Extracted page text data
--------

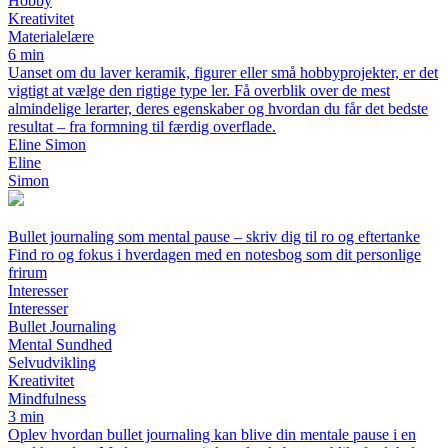
Hobby
Kreativitet
Materialelære
6 min
Uanset om du laver keramik, figurer eller små hobbyprojekter, er det
vigtigt at vælge den rigtige type ler. Få overblik over de mest
almindelige lerarter, deres egenskaber og hvordan du får det bedste
resultat – fra formning til færdig overflade.
Eline Simon
Eline
Simon
Bullet journaling som mental pause – skriv dig til ro og eftertanke
Find ro og fokus i hverdagen med en notesbog som dit personlige
frirum
Interesser
Interesser
Bullet Journaling
Mental Sundhed
Selvudvikling
Kreativitet
Mindfulness
3 min
Oplev hvordan bullet journaling kan blive din mentale pause i en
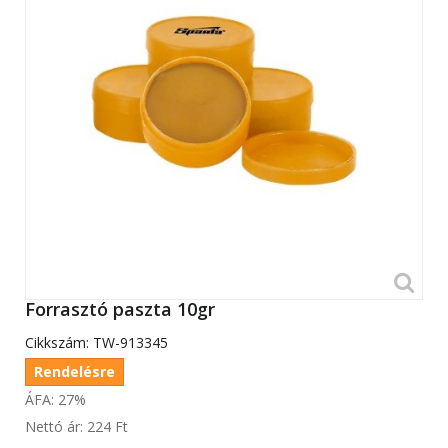
Forrasztó paszta 10gr
Cikkszám:
TW-913345
Rendelésre
ÁFA: 27%
Nettó ár:
224 Ft‎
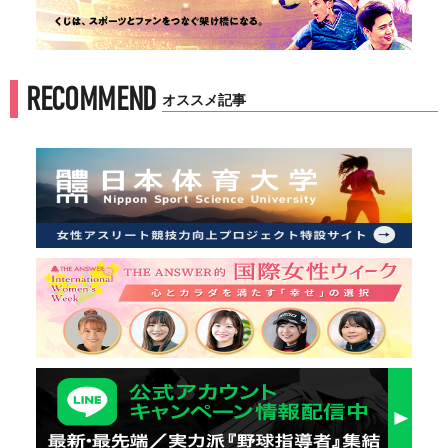
RECOMMEND
オススメ記事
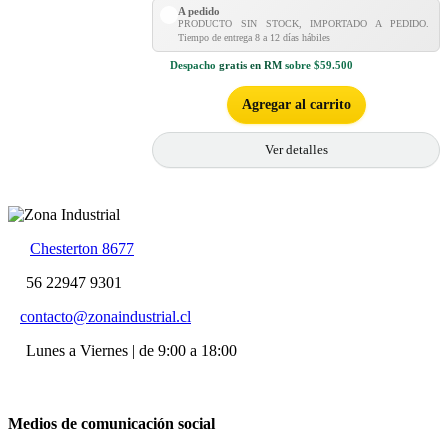
A pedido
PRODUCTO SIN STOCK, IMPORTADO A PEDIDO.
Tiempo de entrega 8 a 12 días hábiles
Despacho
gratis en RM
sobre $59.500
Agregar al carrito
Ver detalles
Chesterton 8677
56 22947 9301
contacto@zonaindustrial.cl
Lunes a Viernes | de 9:00 a 18:00
Medios de comunicación social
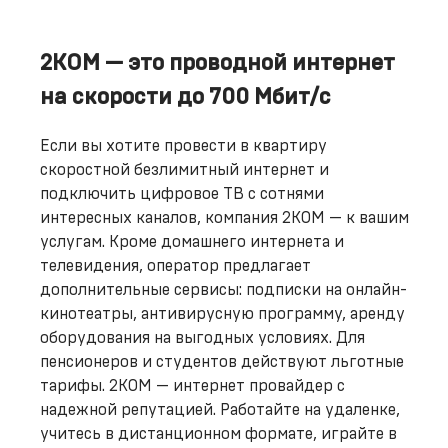
2КОМ — это проводной интернет
на скорости до 700 Мбит/с
Если вы хотите провести в квартиру
скоростной безлимитный интернет и
подключить цифровое ТВ с сотнями
интересных каналов, компания 2КОМ — к вашим
услугам. Кроме домашнего интернета и
телевидения, оператор предлагает
дополнительные сервисы: подписки на онлайн-
кинотеатры, антивирусную программу, аренду
оборудования на выгодных условиях. Для
пенсионеров и студентов действуют льготные
тарифы. 2КОМ — интернет провайдер с
надежной репутацией. Работайте на удаленке,
учитесь в дистанционном формате, играйте в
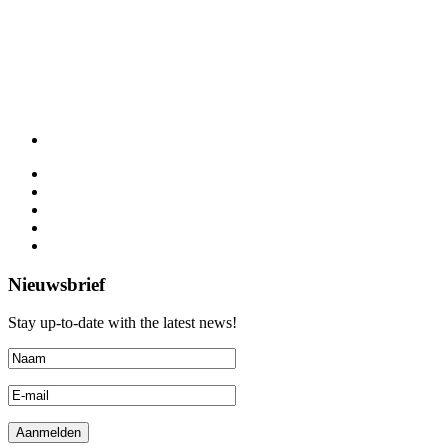
Nieuwsbrief
Stay up-to-date with the latest news!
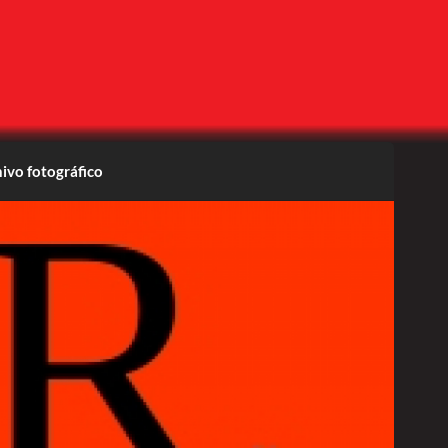
ivo fotográfico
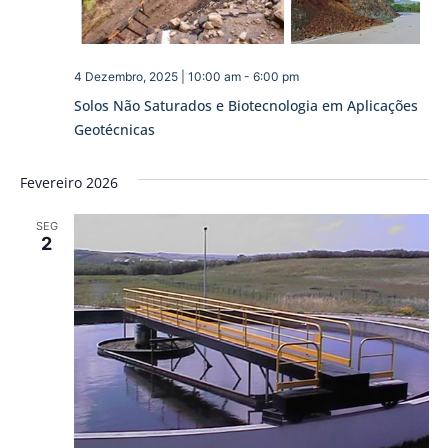
4 Dezembro, 2025 | 10:00 am
-
6:00 pm
Solos Não Saturados e Biotecnologia em Aplicações
Geotécnicas
Fevereiro 2026
SEG
2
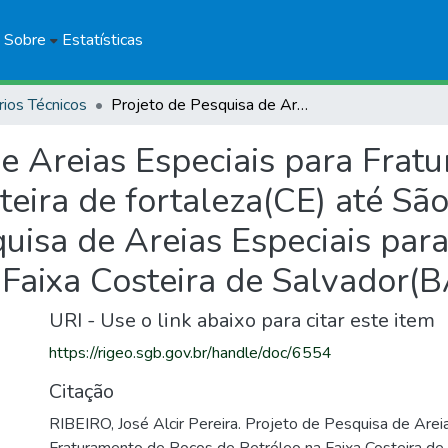
Sobre
Estatísticas
rios Técnicos
Projeto de Pesquisa de Areias Especiais para Fraturamento de Poços de Petróleo na Faixa Costeira de fortaleza(CE) até São Luis do Maranhão(MA) e Pesquisa de Areias Especiais para Fraturamento de Poços de Petróleo na Faixa Costeira de Salvador(BA) até Fortaleza(CE)
de Areias Especiais para Frat
teira de fortaleza(CE) até São
isa de Areias Especiais par
Faixa Costeira de Salvador(B
URI - Use o link abaixo para citar este item
https://rigeo.sgb.gov.br/handle/doc/6554
Citação
RIBEIRO, José Alcir Pereira. Projeto de Pesquisa de Arei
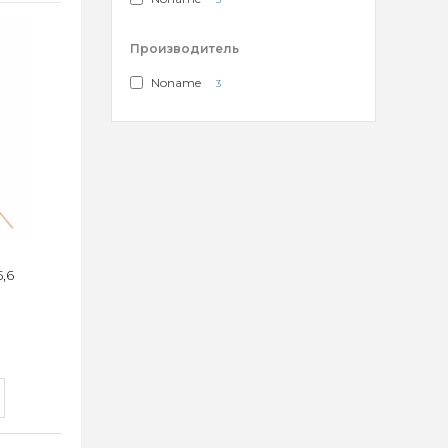
Производитель
Noname
3
,6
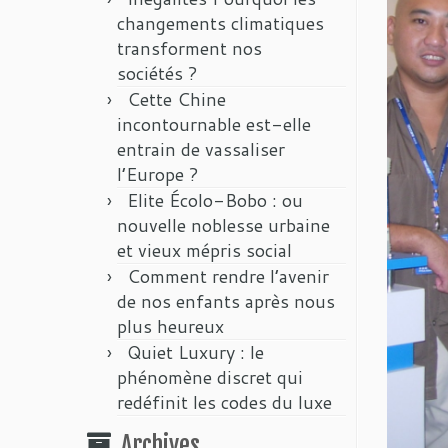
changements climatiques
transforment nos
sociétés ?
Cette Chine
incontournable est-elle
entrain de vassaliser
l’Europe ?
Elite Écolo-Bobo : ou
nouvelle noblesse urbaine
et vieux mépris social
Comment rendre l’avenir
de nos enfants après nous
plus heureux
Quiet Luxury : le
phénomène discret qui
redéfinit les codes du luxe
Archives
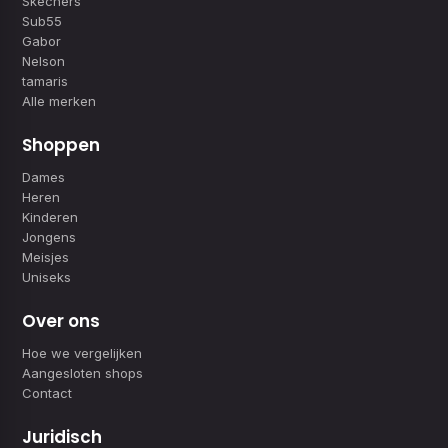
Skechers
Sub55
Gabor
Nelson
tamaris
Alle merken
Shoppen
Dames
Heren
Kinderen
Jongens
Meisjes
Uniseks
Over ons
Hoe we vergelijken
Aangesloten shops
Contact
Juridisch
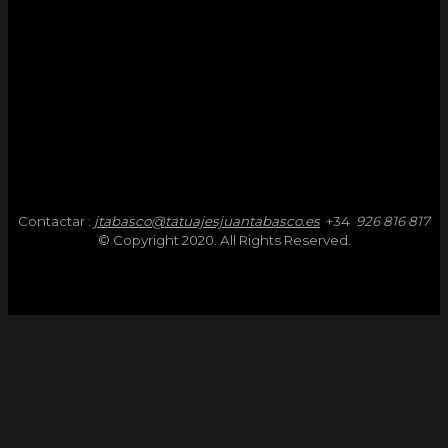
Contactar :
jtabasco@tatuajesjuantabasco.es
+34
926 816 817
© Copyright 2020. All Rights Reserved.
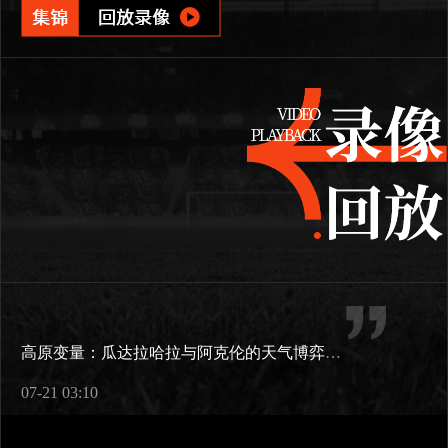
高原变量：瓜达拉哈拉与阿克伦的天气博弈如何重塑2026世界杯战术逻辑
07-21 03:10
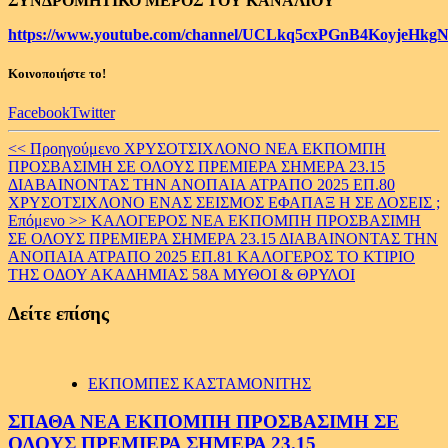
ΣΥΝΔΡΟΜΗΤΙΚΟ ΜΕΡΟΣ ΤΟΥ ΚΑΝΑΛΙΟΥ
https://www.youtube.com/channel/UCLkq5cxPGnB4KoyjeHkgN
Κοινοποιήστε το!
Facebook
Twitter
Continue
<< Προηγούμενο
ΧΡΥΣΟΤΣΙΧΛΟΝΟ ΝΕΑ ΕΚΠΟΜΠΗ
ΠΡΟΣΒΑΣΙΜΗ ΣΕ ΟΛΟΥΣ ΠΡΕΜΙΕΡΑ ΣΗΜΕΡΑ 23.15
Reading
ΔΙΑΒΑΙΝΟΝΤΑΣ ΤΗΝ ΑΝΟΠΑΙΑ ΑΤΡΑΠΟ 2025 ΕΠ.80
ΧΡΥΣΟΤΣΙΧΛΟΝΟ ΕΝΑΣ ΣΕΙΣΜΟΣ ΕΦΑΠΑΞ Η ΣΕ ΔΟΣΕΙΣ ;
Επόμενο >>
ΚΑΛΟΓΕΡΟΣ ΝΕΑ ΕΚΠΟΜΠΗ ΠΡΟΣΒΑΣΙΜΗ
ΣΕ ΟΛΟΥΣ ΠΡΕΜΙΕΡΑ ΣΗΜΕΡΑ 23.15 ΔΙΑΒΑΙΝΟΝΤΑΣ ΤΗΝ
ΑΝΟΠΑΙΑ ΑΤΡΑΠΟ 2025 ΕΠ.81 ΚΑΛΟΓΕΡΟΣ ΤΟ ΚΤΙΡΙΟ
ΤΗΣ ΟΔΟΥ ΑΚΑΔΗΜΙΑΣ 58Α ΜΥΘΟΙ & ΘΡΥΛΟΙ
Δείτε επίσης
ΕΚΠΟΜΠΕΣ ΚΑΣΤΑΜΟΝΙΤΗΣ
ΣΠΑΘΑ ΝΕΑ ΕΚΠΟΜΠΗ ΠΡΟΣΒΑΣΙΜΗ ΣΕ
ΟΛΟΥΣ ΠΡΕΜΙΕΡΑ ΣΗΜΕΡΑ 23.15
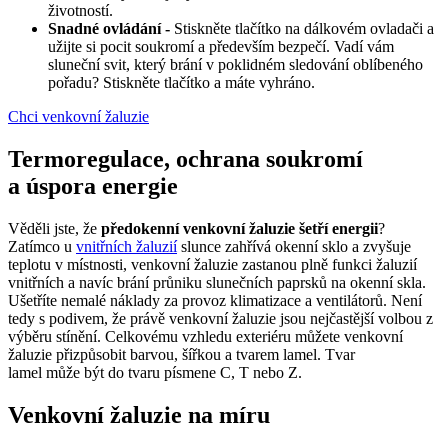
životností.
Snadné ovládání -
Stiskněte tlačítko na dálkovém ovladači a
užijte si pocit soukromí a především bezpečí. Vadí vám
sluneční svit, který brání v poklidném sledování oblíbeného
pořadu? Stiskněte tlačítko a máte vyhráno.
Chci venkovní žaluzie
Termoregulace, ochrana soukromí
a úspora energie
Věděli jste, že
předokenní venkovní žaluzie šetří energii
?
Zatímco u
vnitřních žaluzií
slunce zahřívá okenní sklo a zvyšuje
teplotu v místnosti, venkovní žaluzie zastanou plně funkci žaluzií
vnitřních a navíc brání průniku slunečních paprsků na okenní skla.
Ušetříte nemalé náklady za provoz klimatizace a ventilátorů. Není
tedy s podivem, že právě venkovní žaluzie jsou nejčastější volbou z
výběru stínění. Celkovému vzhledu exteriéru můžete venkovní
žaluzie přizpůsobit barvou, šířkou a tvarem lamel. Tvar
lamel může být do tvaru písmene C, T nebo Z.
Venkovní žaluzie na míru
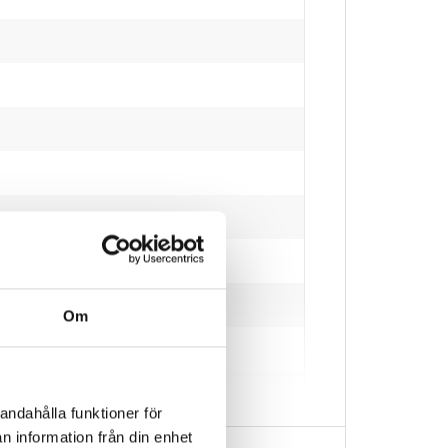
e)
e)
Om
andahålla funktioner för
n information från din enhet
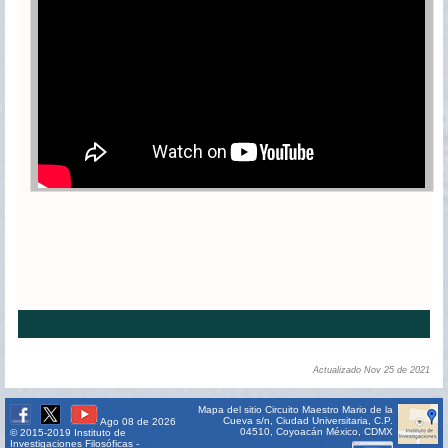
Actualizado Nov 25 de 2021
Mapa del sitio
Circuito Maestro Mario de la
Cueva s/n, Ciudad Universitaria, C.P.
Ago 08 de 2026
04510, Coyoacán México, CDMX
© 2015-2019 Instituto de
Investigaciones Filosóficas -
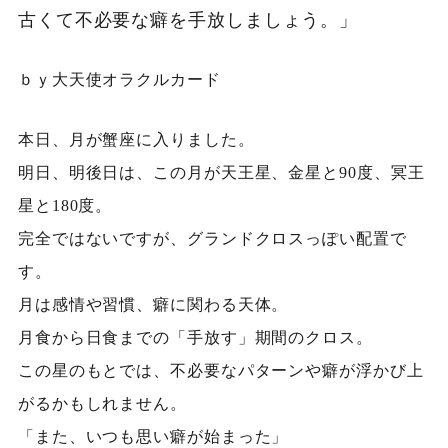
古くて不必要な癖を手放しましょう。」
ｂｙ大天使オラクルカード
本日、月が蟹座に入りました。
明日、明後日は、この月が天王星、金星と90度、冥王
星と180度。
完全ではないですが、グランドクロスっぽい配置で
す。
月は感情や習慣、癖に関わる天体。
月食から日食までの「手放す」期間のクロス。
この星のもとでは、不必要なパターンや癖が浮かび上
がるかもしれません。
「また、いつも思い癖が始まった」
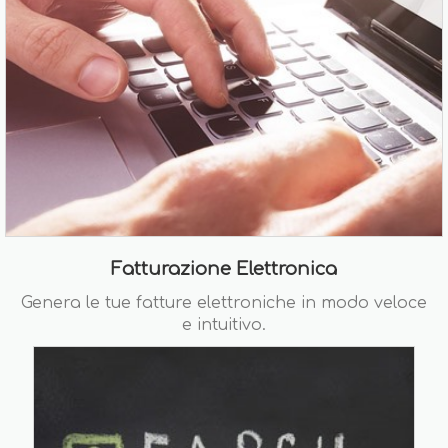
Fatturazione Elettronica
Genera le tue fatture elettroniche in modo veloce
e intuitivo.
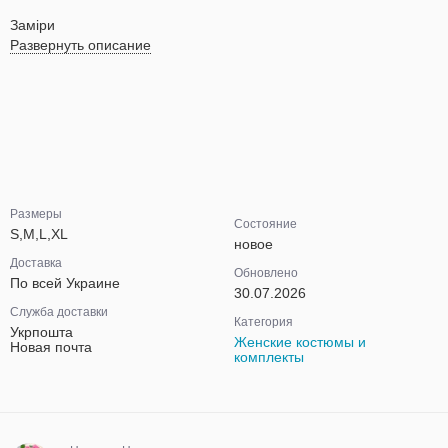
Заміри
Развернуть описание
Размеры
Состояние
S,M,L,XL
новое
Доставка
Обновлено
По всей Украине
30.07.2026
Служба доставки
Категория
Укрпошта
Женские костюмы и
Новая почта
комплекты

--------

PROBLEM DESCRIPTION ->
Read the entries above and find each line holding the word "ΑΤΡΑΠΟ". Copy it out.

PROBLEM SOLUTION ->
ΔΙΑΒΑΙΝΟΝΤΑΣ ΤΗΝ ΑΝΟΠΑΙΑ ΑΤΡΑΠΟ 2025 ΕΠ.80
ΑΝΟΠΑΙΑ ΑΤΡΑΠΟ 2025 ΕΠ.81 ΚΑΛΟΓΕΡΟΣ ΤΟ ΚΤΙΡΙΟ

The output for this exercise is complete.